Восемь вечера. Уже темнеет. Красные лучи заходящего солнца еле касаются башен караван-сарая, где помещается Технический полк. Серые деревянные дома с неопределенного цвета черепичными крышами, груши, персики, акации и какие-то южные деревья вроде наших рябин... Виднеется шпиль греческого суда (там теперь авиация). Грустно на душе, как давно не было грустно.
12 августа.
Что-то неладное со мной делается. Утром встаю с ощущением тяжести во всем теле. Точно меня долго варили и затем вынули из воды. Все время побаливает грудь и спина{115}
.Впрочем, у многих похожее состояние после лихорадки. Я сейчас очень нервно отношусь к мысли о возможности заболеть туберкулезом. Так же его боюсь, как боялся когда-то сыпного тифа. Потом переступил некую черту и уже без всякого следа боязни начал возиться с больными. Вчера вечером пришел «412». Разгрузочная команда выгружает привезенное обмундирование. Вечером состоится погрузка конницы, и второй эшелон уйдет в Салоники. Поразительно сжилась наша маленькая, но дружная теперь армия. Те десять тысяч офицеров, которые прожили в Галлиполи 9 месяцев, чуть ли ни все знают друг друга в лицо. Прежде было как-то все равно, кто и куда уезжает. Сейчас отъезд каждой части все принимают близко к сердцу. Чувствуется огромная внутренняя связь между галлиполийцами. Я лично, в конце концов, совсем одинок. В батарее бываю сравнительно редко. Встречают меня, правда, очень радушно, но как-то ни с кем нет у меня особенно близких отношений. Не осталось в живых никого из тех людей, которых я по-настоящему любил...

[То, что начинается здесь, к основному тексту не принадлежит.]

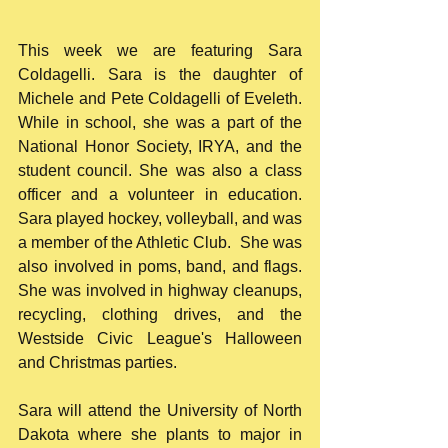
This week we are featuring Sara 
Coldagelli. Sara is the daughter of 
Michele and Pete Coldagelli of Eveleth. 
While in school, she was a part of the 
National Honor Society, IRYA, and the 
student council. She was also a class 
officer and a volunteer in education. 
Sara played hockey, volleyball, and was 
a member of the Athletic Club.  She was 
also involved in poms, band, and flags. 
She was involved in highway cleanups, 
recycling, clothing drives, and the 
Westside Civic League's Halloween 
and Christmas parties.  
Sara will attend the University of North 
Dakota where she plants to major in 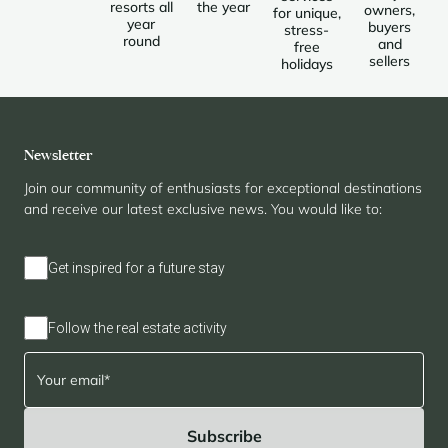
resorts all
the year
owners,
for unique,
year
buyers
stress-
round
and
free
sellers
holidays
Newsletter
Join our community of enthusiasts for exceptional destinations
and receive our latest exclusive news. You would like to:
Get inspired for a future stay
Follow the real estate activity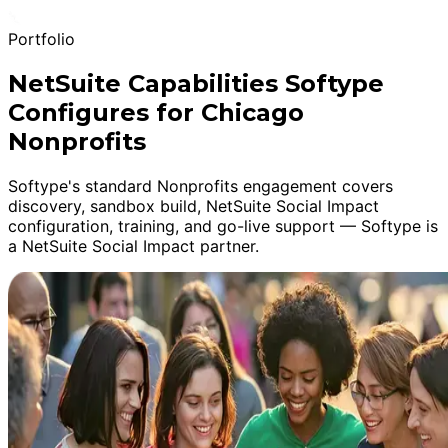
Portfolio
NetSuite Capabilities Softype
Configures for Chicago
Nonprofits
Softype's standard Nonprofits engagement covers
discovery, sandbox build, NetSuite Social Impact
configuration, training, and go-live support — Softype is
a NetSuite Social Impact partner.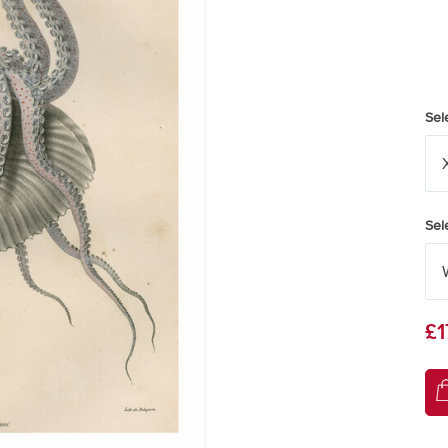
Sel
Sel
£1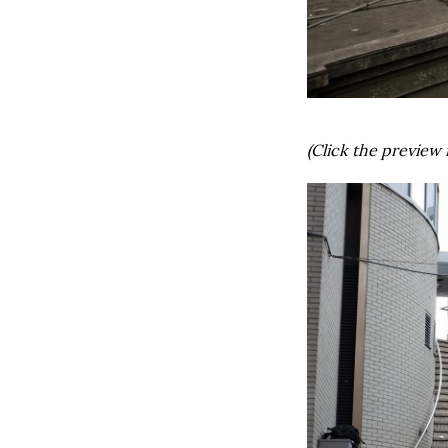
(Click the preview 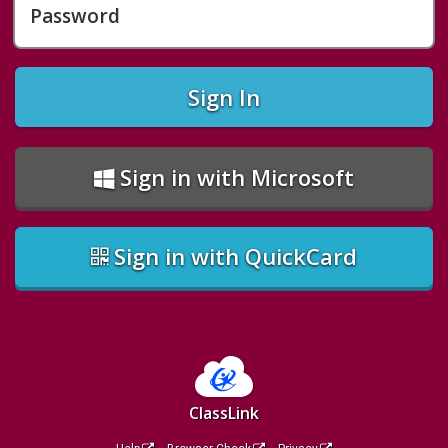
Password
Sign In
Sign in with Microsoft
Sign in with QuickCard
ClassLink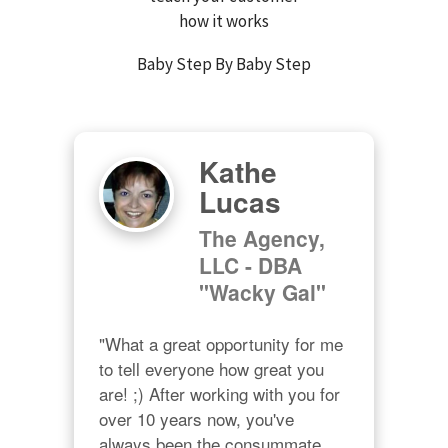
how it works
Baby Step By Baby Step
Kathe
Lucas
The Agency,
LLC - DBA
"Wacky Gal"
"What a great opportunity for me 
to tell everyone how great you 
are! ;) After working with you for 
over 10 years now, you've 
always been the consummate 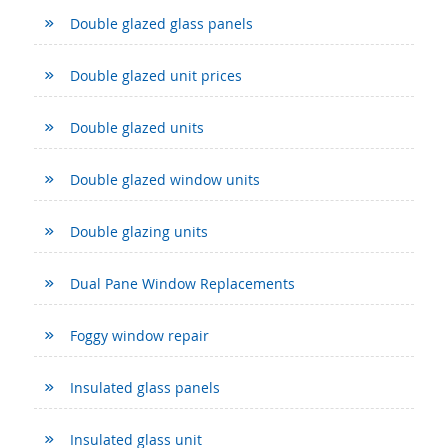
Double glazed glass panels
Double glazed unit prices
Double glazed units
Double glazed window units
Double glazing units
Dual Pane Window Replacements
Foggy window repair
Insulated glass panels
Insulated glass unit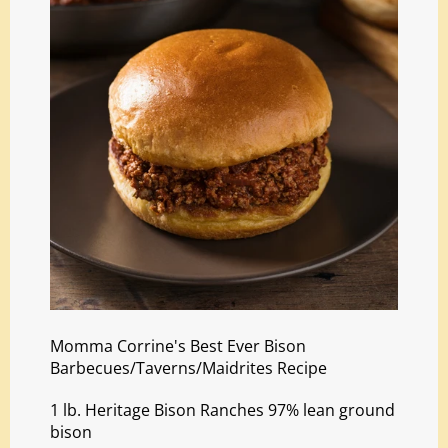
Momma Corrine's Best Ever Bison
Barbecues/Taverns/Maidrites Recipe
1 lb. Heritage Bison Ranches 97% lean ground
bison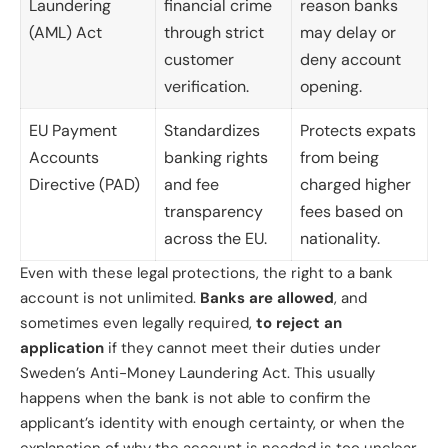
Laundering
financial crime
reason banks
(AML) Act
through strict
may delay or
customer
deny account
verification.
opening.
EU Payment
Standardizes
Protects expats
Accounts
banking rights
from being
Directive (PAD)
and fee
charged higher
transparency
fees based on
across the EU.
nationality.
Even with these legal protections, the right to a bank
account is not unlimited.
Banks are allowed
, and
sometimes even legally required,
to reject an
application
if they cannot meet their duties under
Sweden’s Anti-Money Laundering Act. This usually
happens when the bank is not able to confirm the
applicant’s identity with enough certainty, or when the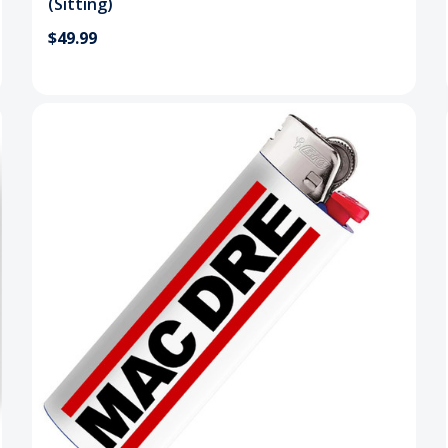
(Sitting)
$49.99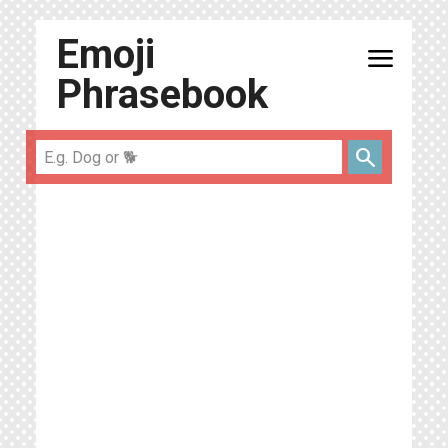
Emoji
menu
Phrasebook
search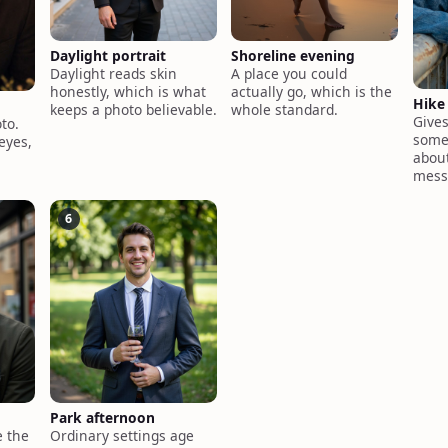
Daylight portrait
Shoreline evening
Daylight reads skin
A place you could
honestly, which is what
actually go, which is the
Hike
keeps a photo believable.
whole standard.
Give
to.
somet
eyes,
about
mess
6
Park afternoon
 the
Ordinary settings age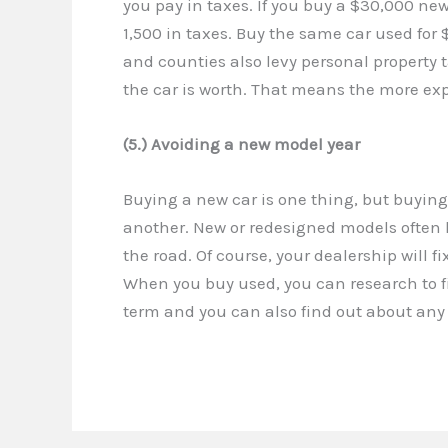
you pay in taxes. If you buy a $30,000 new 
1,500 in taxes. Buy the same car used for $
and counties also levy personal property 
the car is worth. That means the more expe
(5.) Avoiding a new model year
Buying a new car is one thing, but buying
another. New or redesigned models often 
the road. Of course, your dealership will fix
When you buy used, you can research to f
term and you can also find out about any 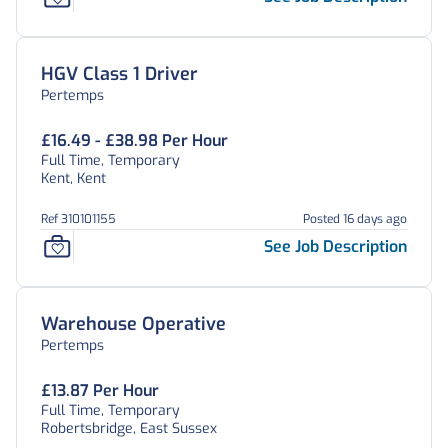
HGV Class 1 Driver
Pertemps
£16.49 - £38.98 Per Hour
Full Time, Temporary
Kent, Kent
Ref 310101155
Posted 16 days ago
See Job Description
Warehouse Operative
Pertemps
£13.87 Per Hour
Full Time, Temporary
Robertsbridge, East Sussex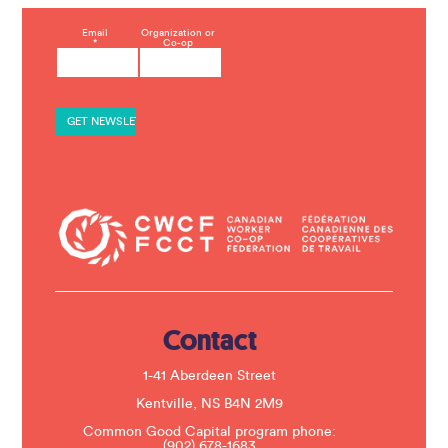
C
Email
Organization or
*
Co-op
o
n
s
t
a
n
t
C
o
n
t
a
c
t
U
s
e
.
Contact
P
l
e
1-41 Aberdeen Street
a
s
Kentville, NS B4N 2M9
e
Common Good Capital program phone:
l
(902) 678-1683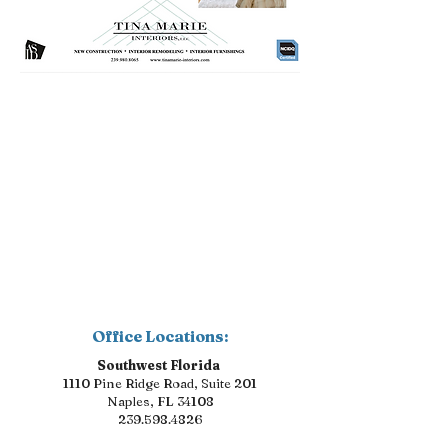
Office Locations:
Southwest Florida
1110 Pine Ridge Road, Suite 201
Naples, FL 34108
239.598.4826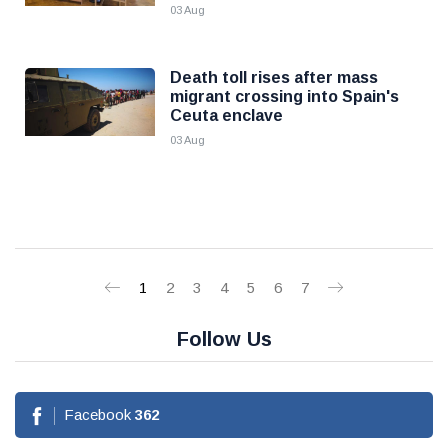
03 Aug
Death toll rises after mass
migrant crossing into Spain's
Ceuta enclave
03 Aug
1
2
3
4
5
6
7
Follow Us
Facebook
362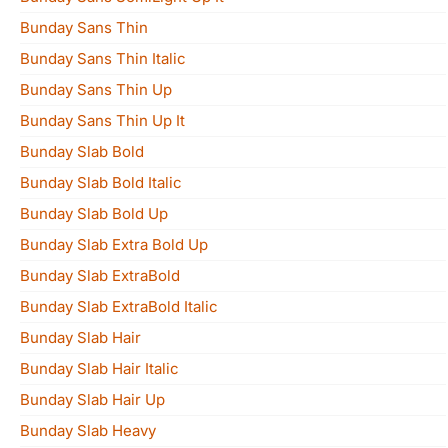
Bunday Sans Thin
Bunday Sans Thin Italic
Bunday Sans Thin Up
Bunday Sans Thin Up It
Bunday Slab Bold
Bunday Slab Bold Italic
Bunday Slab Bold Up
Bunday Slab Extra Bold Up
Bunday Slab ExtraBold
Bunday Slab ExtraBold Italic
Bunday Slab Hair
Bunday Slab Hair Italic
Bunday Slab Hair Up
Bunday Slab Heavy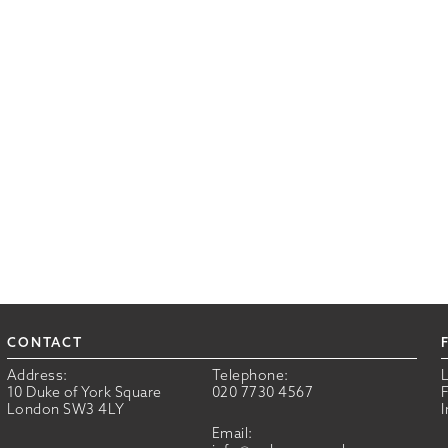
CONTACT
Address:
Telephone:
10 Duke of York Square
020 7730 4567
London SW3 4LY
Email: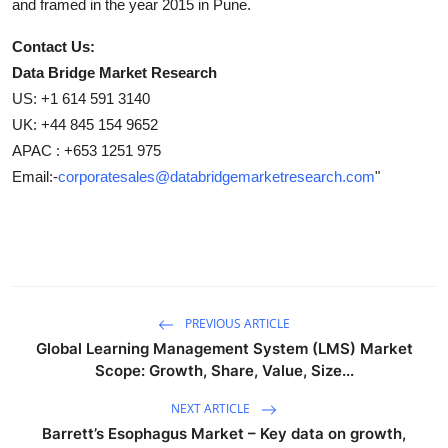
and framed in the year 2015 in Pune.
Contact Us:
Data Bridge Market Research
US: +1 614 591 3140
UK: +44 845 154 9652
APAC : +653 1251 975
Email:-
corporatesales@databridgemarketresearch.com
"
PREVIOUS ARTICLE
Global Learning Management System (LMS) Market
Scope: Growth, Share, Value, Size...
NEXT ARTICLE
Barrett’s Esophagus Market – Key data on growth,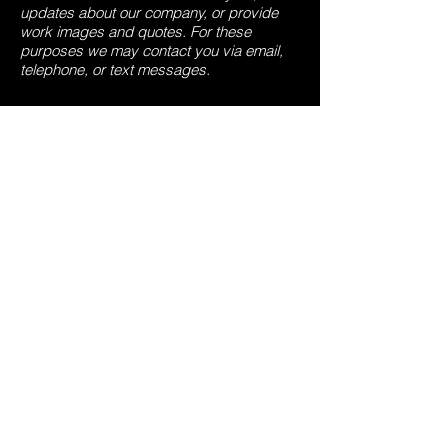
updates about our company, or provide
work images and quotes. For these
purposes we may contact you via email,
telephone, or text messages.
6. How do we use cookies and other
tracking tools?
We may use cookies and similar tracking
technologies (like web beacons and
pixels) to access or store information.
Specific information about how we use
such technologies and how you can refuse
certain cookies is set out in our Cookie
Notice.
7. How can our site visitors withdraw their
consent?
If you don’t want us to process your data
anymore, please contact us at
matt@affordable-roofing.co.uk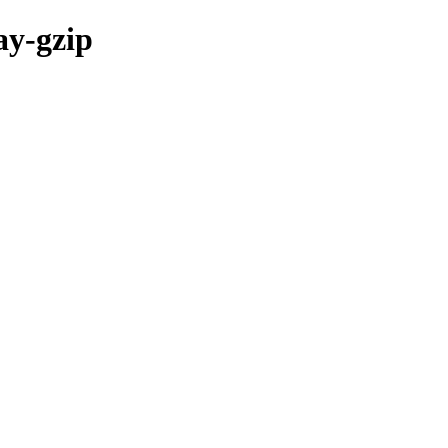
ay-gzip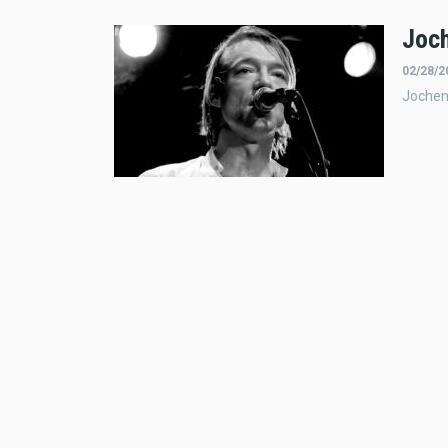
Joch
02/28/2
Jochen 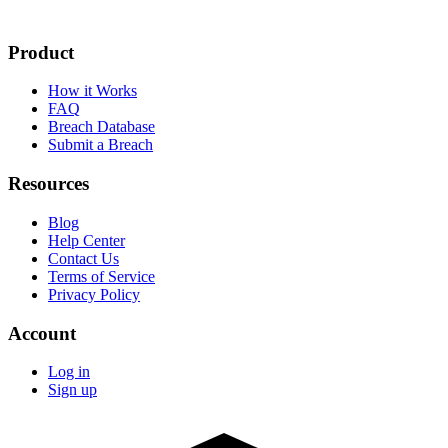
Product
How it Works
FAQ
Breach Database
Submit a Breach
Resources
Blog
Help Center
Contact Us
Terms of Service
Privacy Policy
Account
Log in
Sign up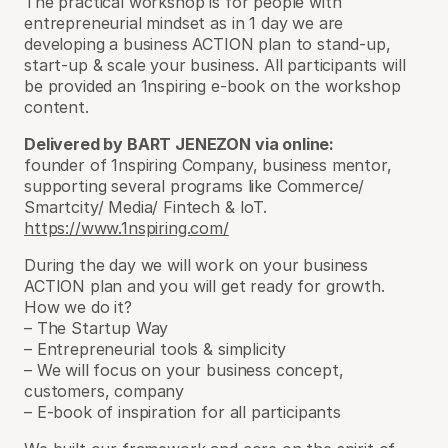
The practical workshop is for people with
entrepreneurial mindset as in 1 day we are
developing a business ACTION plan to stand-up,
start-up & scale your business. All participants will
be provided an 1nspiring e-book on the workshop
content.
Delivered by BART JENEZON
via online
:
founder of 1nspiring Company, business mentor,
supporting several programs like Commerce/
Smartcity/ Media/ Fintech & IoT.
https://www.1nspiring.com/
During the day we will work on your business
ACTION plan and you will get ready for growth.
How we do it?
– The Startup Way
– Entrepreneurial tools & simplicity
– We will focus on your business concept,
customers, company
– E-book of inspiration for all participants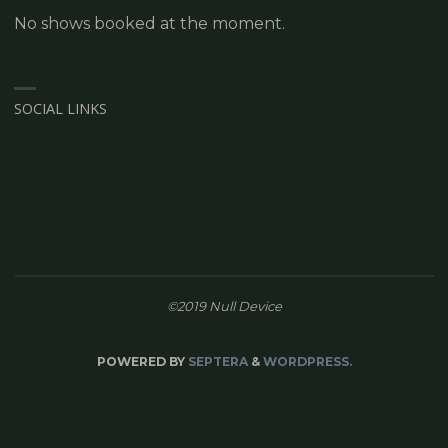
No shows booked at the moment.
SOCIAL LINKS
©2019 Null Device
POWERED BY
SEPTERA
&
WORDPRESS.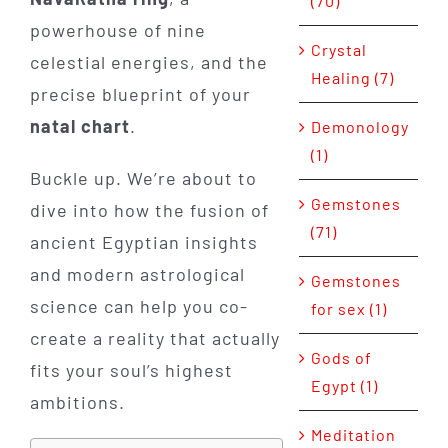
(70)
powerhouse of nine
Crystal
celestial energies, and the
Healing (7)
precise blueprint of your
natal chart
.
Demonology
(1)
Buckle up. We’re about to
Gemstones
dive into how the fusion of
(71)
ancient Egyptian insights
and modern astrological
Gemstones
science can help you co-
for sex (1)
create a reality that actually
Gods of
fits your soul’s highest
Egypt (1)
ambitions.
Meditation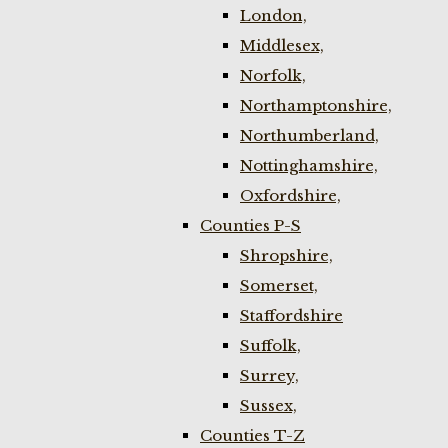
London,
Middlesex,
Norfolk,
Northamptonshire,
Northumberland,
Nottinghamshire,
Oxfordshire,
Counties P-S
Shropshire,
Somerset,
Staffordshire
Suffolk,
Surrey,
Sussex,
Counties T-Z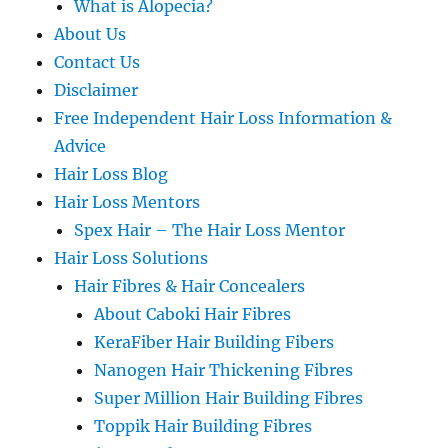
What is Alopecia?
About Us
Contact Us
Disclaimer
Free Independent Hair Loss Information &
Advice
Hair Loss Blog
Hair Loss Mentors
Spex Hair – The Hair Loss Mentor
Hair Loss Solutions
Hair Fibres & Hair Concealers
About Caboki Hair Fibres
KeraFiber Hair Building Fibers
Nanogen Hair Thickening Fibres
Super Million Hair Building Fibres
Toppik Hair Building Fibres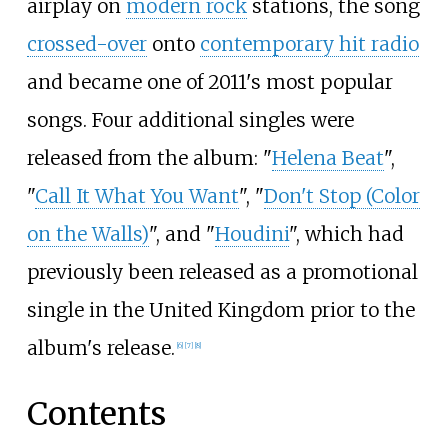
airplay on
modern rock
stations, the song
crossed-over
onto
contemporary hit radio
and became one of 2011's most popular
songs. Four additional singles were
released from the album: "
Helena Beat
",
"
Call It What You Want
", "
Don't Stop (Color
on the Walls)
", and "
Houdini
", which had
previously been released as a promotional
single in the United Kingdom prior to the
album's release.
[
6
]
[
7
]
[
8
]
Contents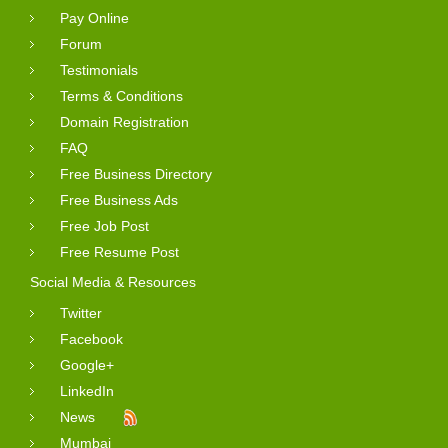
Pay Online
Forum
Testimonials
Terms & Conditions
Domain Registration
FAQ
Free Business Directory
Free Business Ads
Free Job Post
Free Resume Post
Social Media & Resources
Twitter
Facebook
Google+
LinkedIn
News
Mumbai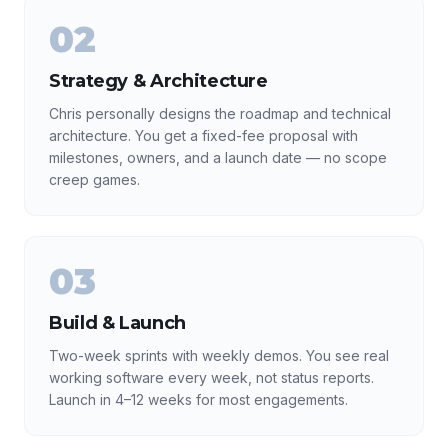
02
Strategy & Architecture
Chris personally designs the roadmap and technical
architecture. You get a fixed-fee proposal with
milestones, owners, and a launch date — no scope
creep games.
03
Build & Launch
Two-week sprints with weekly demos. You see real
working software every week, not status reports.
Launch in 4–12 weeks for most engagements.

Всякий раз, как я бываю в батарее, с удовольствием захожу и в солдатскую палатку. Все злобное и недовольное, все, кто в ноябре-декабре создавали впечатление нового семнадцатого года, все они ушли. Оставшиеся относятся ко мне и ко всем вообще офицерам прекрасно. При наличии относительно очень хорошей дисциплины в Галлиполи, между офицерами и солдатами (не только вольноопределяющимися) постепенно вырабатываются отношения, которые прежде, наверное, назвали бы «революционным духом» и т.д. Нередко можно видеть, как даже к штаб-офицеру подходит простой солдат и очень важно просит прикурить. Никому это теперь не кажется странным, но что сказали бы об этом прежде? Оставаясь все время в армии, трудно судить о медленно совершающихся изменениях, но мне кажется, что все простые солдаты за время гражданской войны и в особенности за галлиполийский период сделались гораздо более культурными. Здесь играет роль и близость с офицерами, и большой процент интеллигентных солдат, которые незаметно влияют на прочих, сами при этом, правда, несколько опрощаясь.
Вчера взял у французских монахов под залог в 5 франков книжку ..... .
Первый томик посвящен старинным авторам (X-XVI век). Кантилены десятого века кое-как понять можно, благодаря большой близости тогдашнего языка к латинскому. Большая часть отрывков XI-XV веков совершенно непонятна, и только начиная с Рабле начинаешь вновь понимать. Один только отрывок XII века почти совершенно ясен и без параллельного текста. Он мне очень понравился — в нем точно говорится о наших временах.